Alan Spoonhunter’s Hoops Journey

Alan Spoonhunter has a chance to be one of the top Aboriginal basketball players to ever come out of Canada. The Class of 2020 Shooting Guard currently plays for EDGE School, and has solidified himself in the NPA as one of the top long distance shooters in the country.

Alan’s story has a lot of similarities to that of many basketball prospects growing up in Canada. Alan’s first love was hockey, and by age 5, he could recite all of the major players in the league, along with every team. His Grandfather was a major influence in those years he spent living in Lethbridge, Alberta, where hockey was king and there wasn’t much room for anything else.

However, stability would not be a thing Alan and his two other brothers would get to enjoy in their early years. After the death of his grandfather, his mother Heidi struggled to cope with the loss of her father, while also going through a difficult divorce. By age 10, Alan decided he would move with his father to multiple reserves both in his father’s native Montana (his father, Alan Spoonhunter Sr., is half Blackfeet & half Northern Arapaho) and also in Idaho.

Hockey was still a passion for Alan, but the lack of competition began to wane his interest from the sport. “He would be scoring 10 to 15 goals a game in these leagues,” his mother, Heidi recalls. “Even after moving him up a few age groups, he would still dominate.”

“I quit hockey when I moved to Idaho because we only played on an outdoor rink when it was frozen,” recalled Alan.

There was one other sport Alan also played, that began to take a hold of the young athletes attention under the tutelage of his father at this time, that of course was basketball. “Both of my parents had played basketball, and tough love was their way to show me how to be the best.”

Alan’s father was a former basketball prospect himself, playing JUCO back in the early 2000’s. With his father’s guidance, Alan began to excel at the sport both of his parents originally excelled at.

By the time Alan returned to the Canadian Prairies at age 12, he was playing, and competing, with players as much as five years older than himself. It’s a difference Alan can now point out a little bit more clearly with age.

“I think the main difference is the age gap of when it’s ‘competitive’. At young ages in the states we learn to win at all costs and show no mercy, but in Canada it’s kind of soft with it not being about winning as much,” says Alan.

It was at this point he was in Saskatoon, Saskatchewan, where he built up a reputation on the playground courts as a big, physical Aboriginal kid who can play with anyone.

During these years Alan wasn’t alone though, he had some guidance and coaching in the form of current Saskatoon Basketball Academy Head Coach Sean Tyson.

“Alan’s father and I used to play against each other way back in the day,” reminisced Coach Tyson, “So when his mother Heidi asked me to look out for him when they moved back to Saskatchewan, I didn’t hesitate.”

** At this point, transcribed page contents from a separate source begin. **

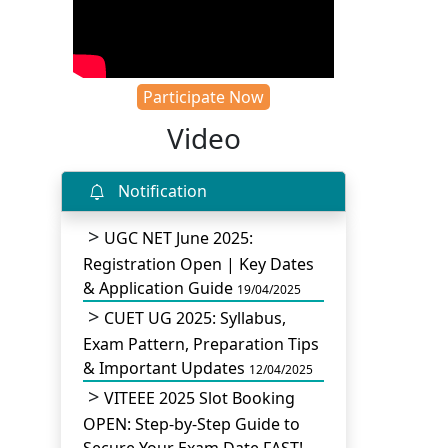
Participate Now
Video
Notification
UGC NET June 2025:
Registration Open | Key Dates
& Application Guide
19/04/2025
CUET UG 2025: Syllabus,
Exam Pattern, Preparation Tips
& Important Updates
12/04/2025
VITEEE 2025 Slot Booking
OPEN: Step-by-Step Guide to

Watching out for Alan has always been his mother’s top priority, as the director of the White Buffalo Youth Lodge in Saskatoon, she has seen first-hand what can happen to aboriginal youth when they are not given direction.

But Alan’s obsession has remained basketball through and through. After a number of years tearing up the local leagues, high schools, and playing on the Saskatchewan provincial team, Alan realized he needed more.

“I’m super competitive and have a scary side that comes out when I play. A lot of people could say I’m a jerk but it’s only because I’ll do anything to win.”

It would be an old friend in the form of Adefolarin “Fofo” Adetogun, one of the top guards in the country right now, that would help convince Alan that change would once again prove to be a strength, not a distraction.

With that said, Alan packed his bags one more time for the city of Calgary to join Edge School, one of the top academic-athletics schools in the country. In his first season with Edge, Alan has managed to become one of the top shooters in the NPA, while also gaining the adoration of his new coaching staff and teammates.

“Alan’s commitment to getting better, has been infectious to this group,” Explains Edge Head Coach Adam Huffman, who had known Alan for some time leading up to his commitment to Edge. “He has been one of our most consistent players on and off of the floor, a true leader, and just seeing the joy he takes to playing the game, it makes us all want to get better.”

Alan has always maintained that he wants to prove to himself more than anyone, about being the best at what he does. But as he enters his senior and post grad years, he can now look back at the path he’s carved for Aboriginal youth with a little more self reflection and pride in what he has been able to show others who look like him, and come from the same places he’s come from and travelled to throughout his childhood.

“I feel at this point that I have younger kids looking up to me as a native athlete, and I need to show there is more than being a hometown hero. That the goals should be bigger than just the best player on the Rez.”

Along with one of the best teams in Western Canada behind him, it seems as though Alan Spoonhunter, of Ktunaxa, Blackfeet, & Northern Arapaho decent, will be able to do just that.